Portland voters on March 3 will decide if they want to use ranked-choice voting to elect City Council and School Board members. (Portland Phoenix/Colin Ellis)

In an RCV system, voters rank candidates by preference. A candidate must secure a majority of the vote to be declared the winner. If after the first round of ballots has been counted and no candidate has a majority, the candidate with the fewest first-place votes is eliminated and voters who picked that candidate as No. 1 have their next-choice votes counted. A new tally is conducted and the process is repeated until a candidate has won the outright majority.

Last November, the District 3 City Council seat was won by Tae Chong, who received 43 percent of the votes – a plurality, but not the majority. In the mayoral race, Snyder was declared the winner with 62 percent of the vote after two instant run-offs.

RCV was extended to statewide primaries and federal contests by the Legislature last year.

The city measure is being spearheaded by a group called Fair Elections Portland, which is also supporting an initiative to have candidates for mayor, City Council, and School Board be publicly funded to stem what the group’s website calls “the tide of big money’s influence” and enable candidates to run more competitive races.

A representative of Fair Elections Portland did not respond to a request for comment on the measure Monday, but the group’s website states RCV gives voters the chance to support the candidate they want, and not “the lesser of two evils.”

“You have the freedom to vote for the candidate you like the best without worrying that you will help to elect the candidate you like the least,” the group says.

The Maine Republican Party has challenged the ranked-choice system and is circulating a petition to put a question on the November ballot that would repeal the state law that extends RCV to presidential elections.
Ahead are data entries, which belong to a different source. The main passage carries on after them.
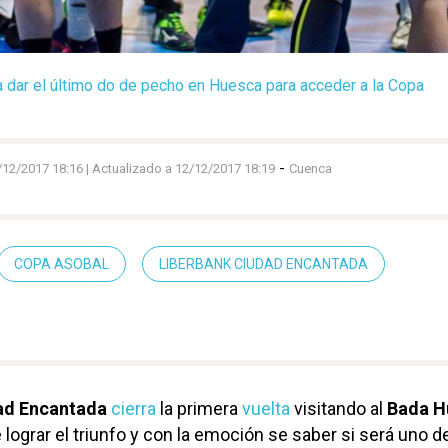
 a dar el último do de pecho en Huesca para acceder a la Copa
-
/12/2017 18:16
| Actualizado a 12/12/2017 18:19
Cuenca
COPA ASOBAL
LIBERBANK CIUDAD ENCANTADA
ad Encantada
cierra
la primera
vuelta
visitando al
Bada H
e lograr el triunfo y con la emoción se saber si será uno d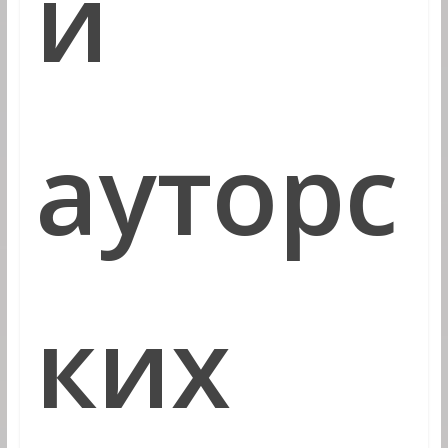
и
ауторс
ких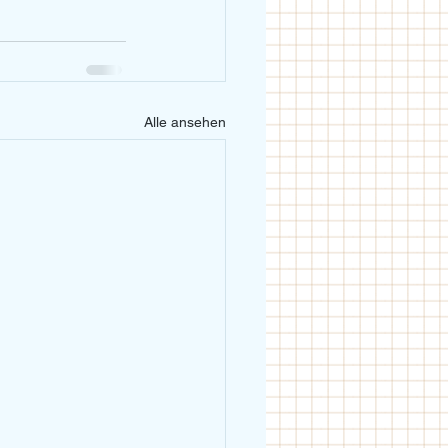
Alle ansehen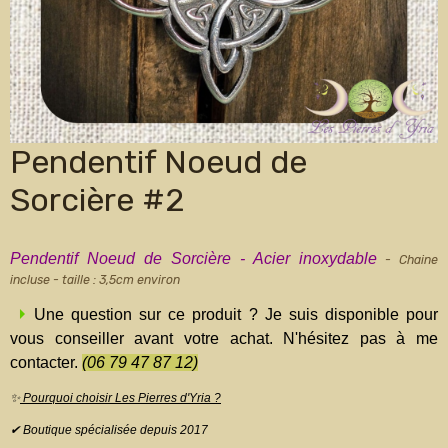
Pendentif Noeud de
Sorcière #2
Pendentif Noeud de Sorcière - Acier inoxydable
- Chaine
incluse - taille : 3,5cm environ
Une question sur ce produit ? Je suis disponible pour
vous conseiller avant votre achat. N'hésitez pas à me
contacter.
(06 79 47 87 12)
✨
Pourquoi choisir Les Pierres d'Yria ?
✔ Boutique spécialisée depuis 2017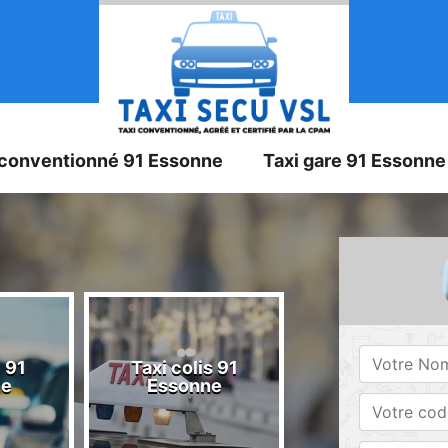
 conventionné 91 Essonne
Taxi gare 91 Essonne
 91
Taxi colis 91
Taxi 91 Esson
ne
Essonne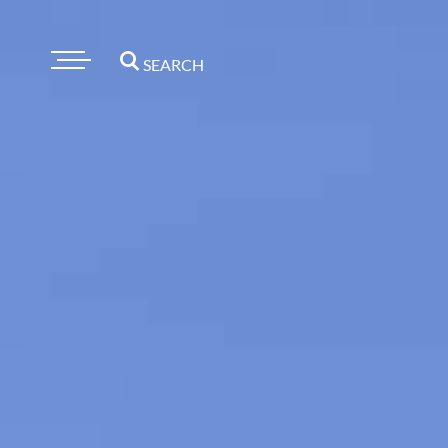
SEARCH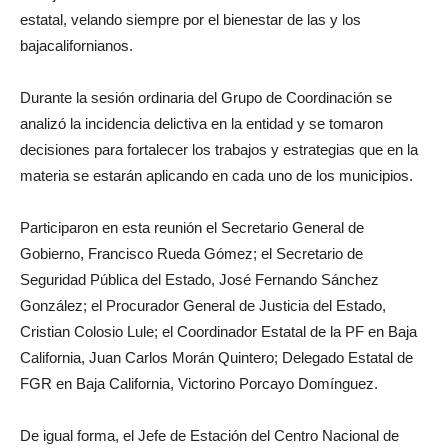
estatal, velando siempre por el bienestar de las y los
bajacalifornianos.
Durante la sesión ordinaria del Grupo de Coordinación se
analizó la incidencia delictiva en la entidad y se tomaron
decisiones para fortalecer los trabajos y estrategias que en la
materia se estarán aplicando en cada uno de los municipios.
Participaron en esta reunión el Secretario General de
Gobierno, Francisco Rueda Gómez; el Secretario de
Seguridad Pública del Estado, José Fernando Sánchez
González; el Procurador General de Justicia del Estado,
Cristian Colosio Lule; el Coordinador Estatal de la PF en Baja
California, Juan Carlos Morán Quintero; Delegado Estatal de
FGR en Baja California, Victorino Porcayo Domínguez.
De igual forma, el Jefe de Estación del Centro Nacional de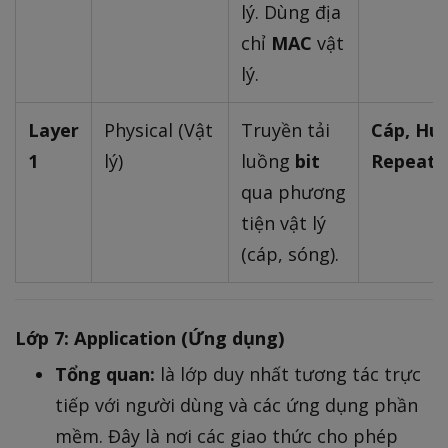
lý. Dùng địa
chỉ
MAC
vật
lý.
Layer
Physical (Vật
Truyền tải
Cáp, Hub
1
lý)
luồng
bit
Repeate
qua phương
tiện vật lý
(cáp, sóng).
Lớp 7: Application (Ứng dụng)
Tổng quan:
là lớp duy nhất tương tác trực
tiếp với người dùng và các ứng dụng phần
mềm. Đây là nơi các giao thức cho phép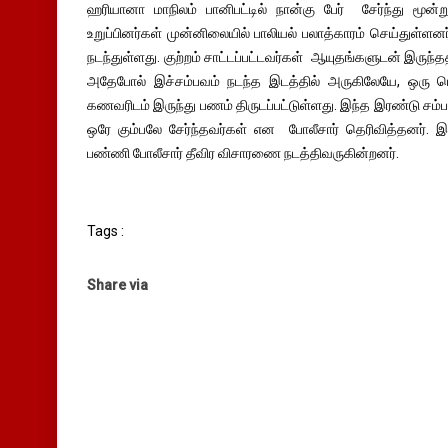
ஹரியானா மாநிலம் பானிபட்டில் நான்கு பேர் சேர்ந்து ம
உறுப்பினர்கள் முன்னிலையில் பாலியல் பலாத்காரம் செய்துள்ளனர
நடந்துள்ளது. குற்றம் சாட்டப்பட்டவர்கள் ஆயுதங்களுடன் இருந்த
அதேபோல் இச்சம்பவம் நடந்த இடத்தில் அருகிலேயே, ஒரு
கணவரிடம் இருந்து பணம் திருடப்பட்டுள்ளது. இந்த இரண்டு சம்பவங
ஒரே கும்பலே சேர்ந்தவர்கள் என போலீசார் தெரிவித்தனர். இந
பண்ணி போலீசார் தீவிர விசாரணை நடத்திவருகின்றனர்.
Tags :
Share via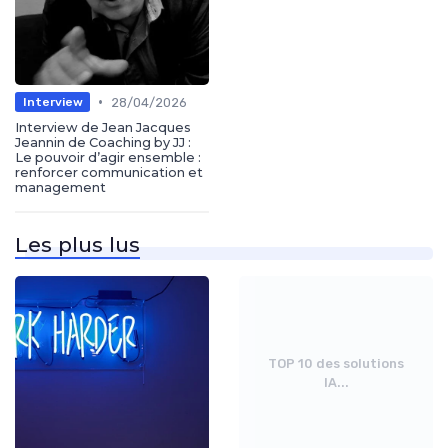
•
28/04/2026
Interview
Interview de Jean Jacques
Jeannin de Coaching by JJ :
Le pouvoir d’agir ensemble :
renforcer communication et
management
Les plus lus
TOP 10 des solutions
IA...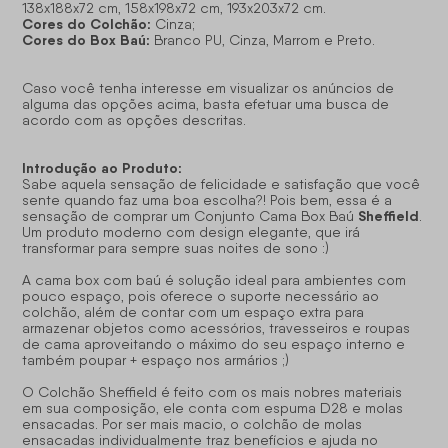
138x188x72 cm, 158x198x72 cm, 193x203x72 cm.
Cores do Colchão:
Cinza;
Cores do Box Baú:
Branco PU, Cinza, Marrom e Preto.
Caso você tenha interesse em visualizar os anúncios de
alguma das opções acima, basta efetuar uma busca de
acordo com as opções descritas.
Introdução ao Produto:
Sabe aquela sensação de felicidade e satisfação que você
sente quando faz uma boa escolha?! Pois bem, essa é a
Sheffield
sensação de comprar um Conjunto Cama Box Baú
.
Um produto moderno com design elegante, que irá
transformar para sempre suas noites de sono :)
A cama box com baú é solução ideal para ambientes com
pouco espaço, pois oferece o suporte necessário ao
colchão, além de contar com um espaço extra para
armazenar objetos como acessórios, travesseiros e roupas
de cama aproveitando o máximo do seu espaço interno e
também poupar + espaço nos armários ;)
O Colchão Sheffield é feito com os mais nobres materiais
em sua composição, ele conta com espuma D28 e molas
ensacadas. Por ser mais macio, o colchão de molas
ensacadas individualmente traz benefícios e ajuda no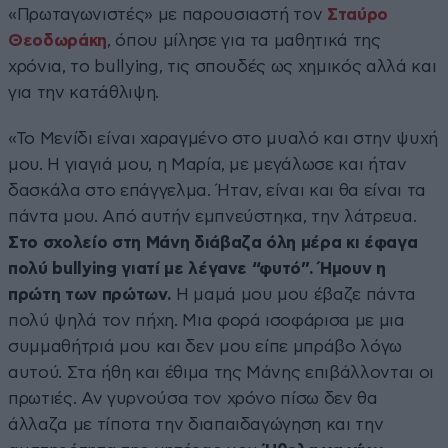
«Πρωταγωνιστές» με παρουσιαστή τον
Σταύρο
Θεοδωράκη
, όπου μίλησε για τα μαθητικά της
χρόνια, το bullying, τις σπουδές ως χημικός αλλά και
για την κατάθλιψη.
«Το Μενίδι είναι χαραγμένο στο μυαλό και στην ψυχή
μου. Η γιαγιά μου, η Μαρία, με μεγάλωσε και ήταν
δασκάλα στο επάγγελμα. Ήταν, είναι και θα είναι τα
πάντα μου. Από αυτήν εμπνεύστηκα, την λάτρευα.
Στο σχολείο στη Μάνη διάβαζα όλη μέρα κι έφαγα
πολύ bullying γιατί με λέγανε “φυτό”. Ήμουν η
πρώτη των πρώτων.
Η μαμά μου μου έβαζε πάντα
πολύ ψηλά τον πήχη. Μια φορά ισοφάρισα με μια
συμμαθήτριά μου και δεν μου είπε μπράβο λόγω
αυτού. Στα ήθη και έθιμα της Μάνης επιβάλλονται οι
πρωτιές. Αν γυρνούσα τον χρόνο πίσω δεν θα
άλλαζα με τίποτα την διαπαιδαγώγηση και την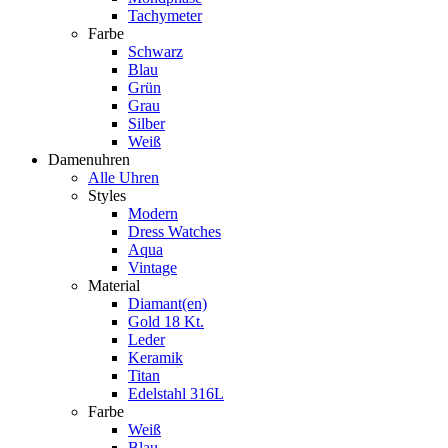
Tachymeter
Farbe
Schwarz
Blau
Grün
Grau
Silber
Weiß
Damenuhren
Alle Uhren
Styles
Modern
Dress Watches
Aqua
Vintage
Material
Diamant(en)
Gold 18 Kt.
Leder
Keramik
Titan
Edelstahl 316L
Farbe
Weiß
Blau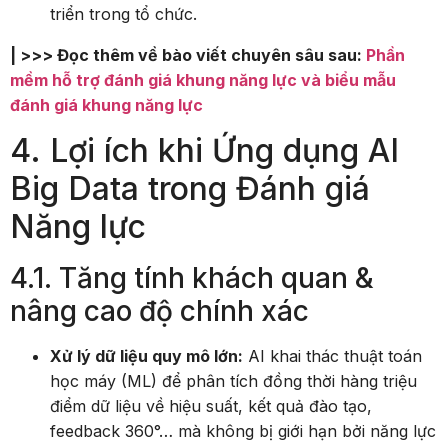
triển trong tổ chức.
| >>> Đọc thêm về bào viết chuyên sâu sau:
Phần
mềm hỗ trợ đánh giá khung năng lực và biểu mẫu
đánh giá khung năng lực
4. Lợi ích khi Ứng dụng AI
Big Data trong Đánh giá
Năng lực
4.1. Tăng tính khách quan &
nâng cao độ chính xác
Xử lý dữ liệu quy mô lớn:
AI khai thác thuật toán
học máy (ML) để phân tích đồng thời hàng triệu
điểm dữ liệu về hiệu suất, kết quả đào tạo,
feedback 360°… mà không bị giới hạn bởi năng lực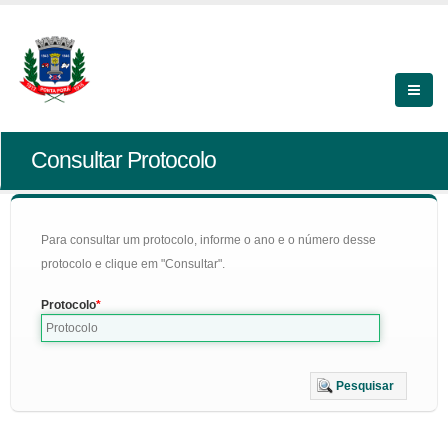
Consultar Protocolo
Para consultar um protocolo, informe o ano e o número desse
protocolo e clique em "Consultar".
Protocolo
Pesquisar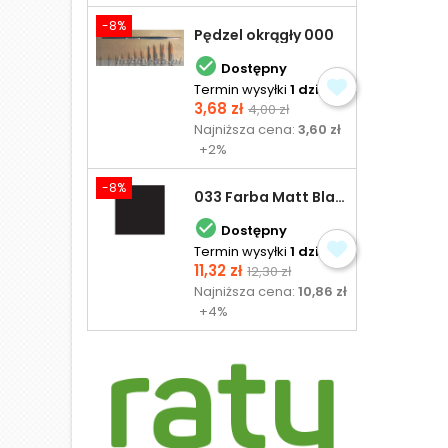
-8%
Pędzel okrągły 000

Dostępny
Termin wysyłki
1 dzień
Cena
Cena
3,68 zł
4,00 zł
podstawowa
Najniższa cena:
3,60 zł
+2%
-8%
033 Farba Matt Black - olejna

Dostępny
Termin wysyłki
1 dzień
Cena
Cena
11,32 zł
12,30 zł
podstawowa
Najniższa cena:
10,86 zł
+4%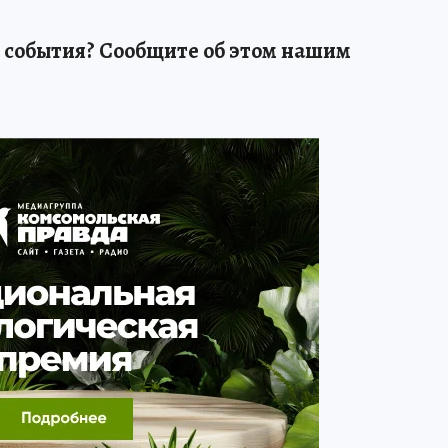
 события? Сообщите об этом нашим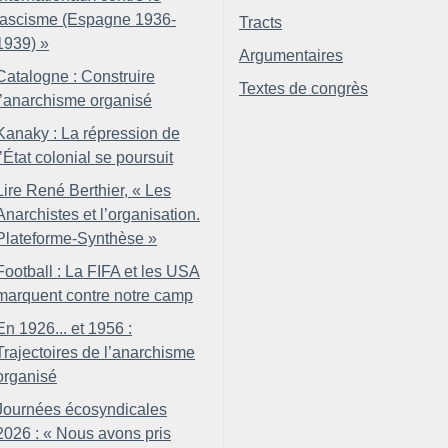
fascisme (Espagne 1936-
Tracts
1939)
»
Argumentaires
Catalogne : Construire
Textes de congrès
l’anarchisme organisé
Kanaky : La répression de
l’État colonial se poursuit
Lire René Berthier, «
Les
Anarchistes et l’organisation.
Plateforme-Synthèse
»
Football : La FIFA et les USA
marquent contre notre camp
En 1926... et 1956 :
Trajectoires de l’anarchisme
organisé
Journées écosyndicales
2026 : «
Nous avons pris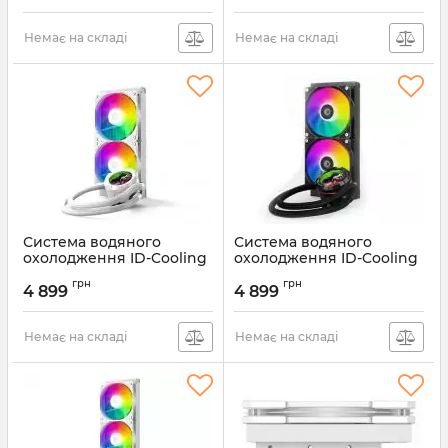
Немає на складі
Немає на складі
Система водяного
Система водяного
охолодження ID-Cooling
охолодження ID-Cooling
Space LCD SL240 XE
Space LCD SL240 XE
грн
грн
White
4 899
4 899
Артикул:
SL240 XE
Артикул:
SL240 XE White
Немає на складі
Немає на складі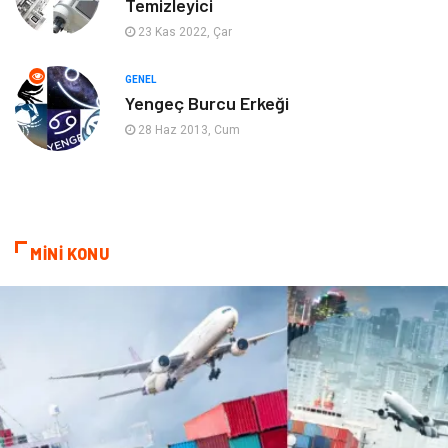
Temizleyici
Mobilya
Spor
23 Kas 2022, Çar
Evlilik Rehberi
fotoğrafçılık
GENEL
Yengeç Burcu Erkeği
Astroloji
Keyfinizi Kaçırmayın
28 Haz 2013, Cum
sağlıklı beslenme
Spor Malzemeleri
Bebek Giyim
Periyodik Kontrol
MİNİ KONU
Domain
Veteriner
Sigorta
Çadır
Yazı Tahtaları
Pet Malzemeleri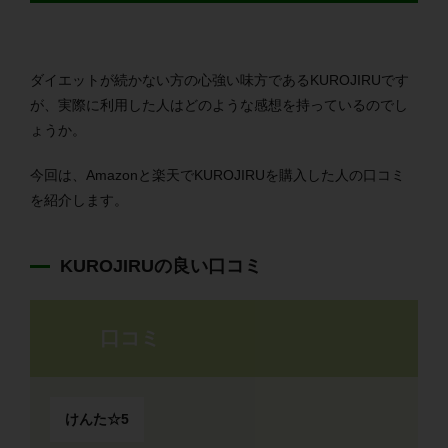
ダイエットが続かない方の心強い味方であるKUROJIRUです
が、実際に利用した人はどのような感想を持っているのでし
ょうか。
今回は、Amazonと楽天でKUROJIRUを購入した人の口コミ
を紹介します。
KUROJIRUの良い口コミ
口コミ
けんた☆5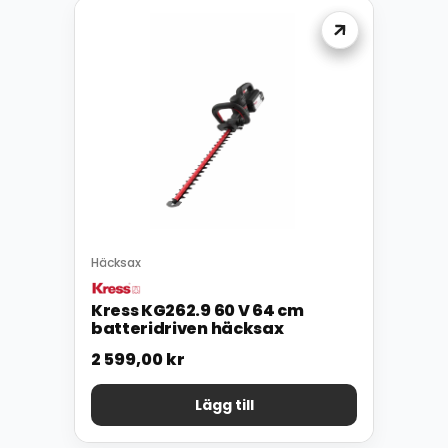
Häcksax
Kress KG262.9 60 V 64 cm
batteridriven häcksax
2 599,00
kr
Lägg till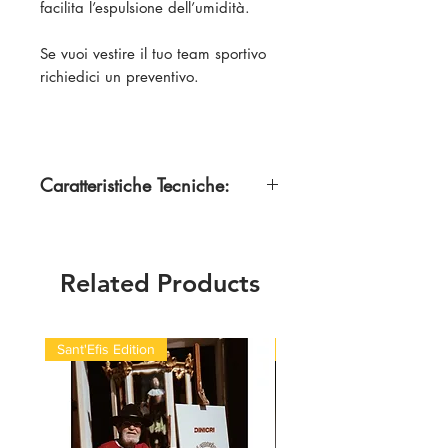
facilita l’espulsione dell’umidità.
Se vuoi vestire il tuo team sportivo
richiedici un preventivo.
Caratteristiche Tecniche:
100 % Poliestere
Related Products
Sant'Efis Edition
Quick Med Edition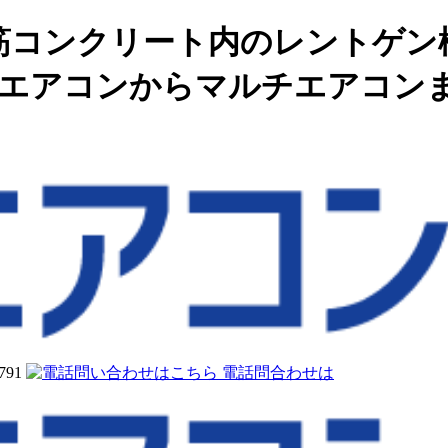
筋コンクリート内のレントゲン
務用エアコンからマルチエアコン
電話問合わせは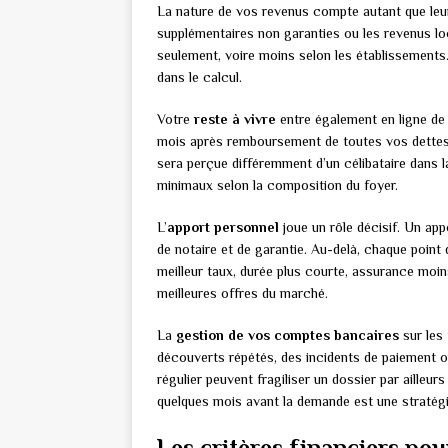
La nature de vos revenus compte autant que leur
supplémentaires non garanties ou les revenus l
seulement, voire moins selon les établissements
dans le calcul.
Votre
reste à vivre
entre également en ligne de
mois après remboursement de toutes vos dettes.
sera perçue différemment d’un célibataire dans 
minimaux selon la composition du foyer.
L’
apport personnel
joue un rôle décisif. Un ap
de notaire et de garantie. Au-delà, chaque point
meilleur taux, durée plus courte, assurance mo
meilleures offres du marché.
La
gestion de vos comptes bancaires
sur les
découverts répétés, des incidents de paiement
régulier peuvent fragiliser un dossier par ailleur
quelques mois avant la demande est une straté
Les critères financiers pou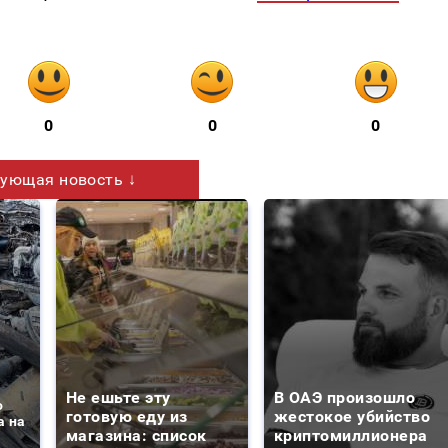
0
0
0
ующая новость ↓
Не ешьте эту
В ОАЭ произошло
о
готовую еду из
жестокое убийство
а на
магазина: список
криптомиллионера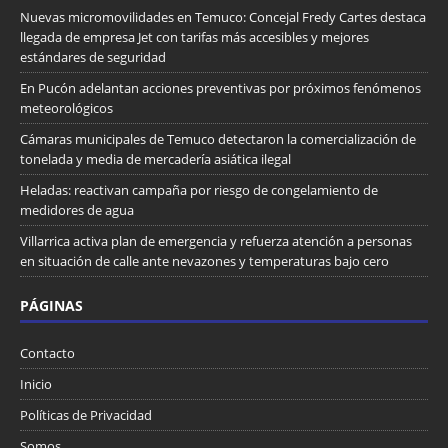
Nuevas micromovilidades en Temuco: Concejal Fredy Cartes destaca
llegada de empresa Jet con tarifas más accesibles y mejores
estándares de seguridad
En Pucón adelantan acciones preventivas por próximos fenómenos
meteorológicos
Cámaras municipales de Temuco detectaron la comercialización de
tonelada y media de mercadería asiática ilegal
Heladas: reactivan campaña por riesgo de congelamiento de
medidores de agua
Villarrica activa plan de emergencia y refuerza atención a personas
en situación de calle ante nevazones y temperaturas bajo cero
PÁGINAS
Contacto
Inicio
Políticas de Privacidad
Somos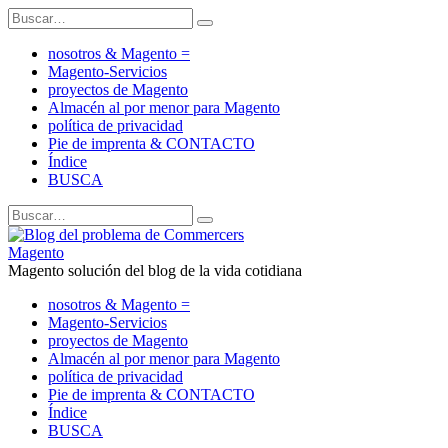
nosotros & Magento =
Magento-Servicios
proyectos de Magento
Almacén al por menor para Magento
política de privacidad
Pie de imprenta & CONTACTO
Índice
BUSCA
Magento solución del blog de la vida cotidiana
nosotros & Magento =
Magento-Servicios
proyectos de Magento
Almacén al por menor para Magento
política de privacidad
Pie de imprenta & CONTACTO
Índice
BUSCA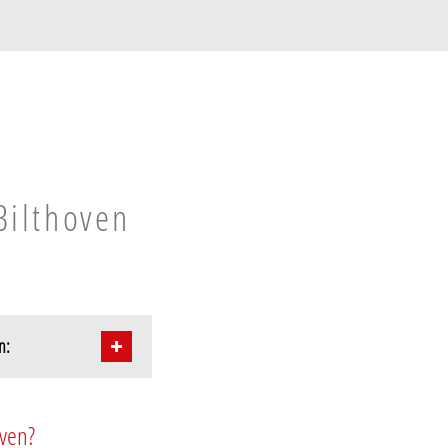
Bilthoven
n:
oven?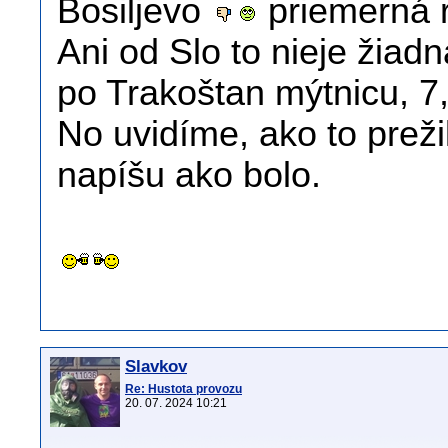
Bosiljevo
priemerná 
Ani od Slo to nieje žiad
po Trakoštan mýtnicu, 7,
No uvidíme, ako to preži
napíšu ako bolo.
Slavkov
Re: Hustota provozu
20. 07. 2024 10:21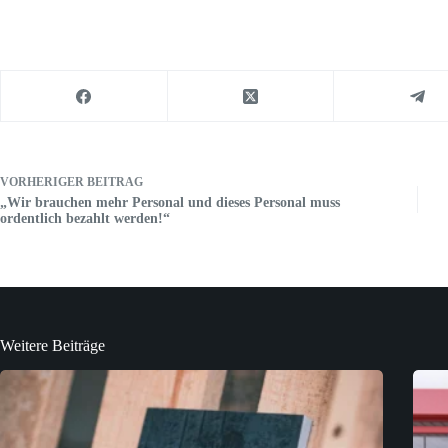
VORHERIGER
BEITRAG
„Wir brauchen mehr Personal und dieses Personal muss
ordentlich bezahlt werden!“
Weitere Beiträge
The GOP plans to collect signatures at polling places on March 3.

Maine’s first-in-the-nation ranked-choice system was able to withstand a federal legal challenge in 2018 after Democrat Jared Golden defeated incumbent Rep. Bruce Poliquin in the 2nd Congressional District.

“One person, one vote is a bedrock American principle,” said Dr. Demi Kouzounas, chairwoman of the Maine Republican Party. “Ranked-choice voting is a direct violation of that principle and threatens the rights of all Mainers and delegitimizes our election process.”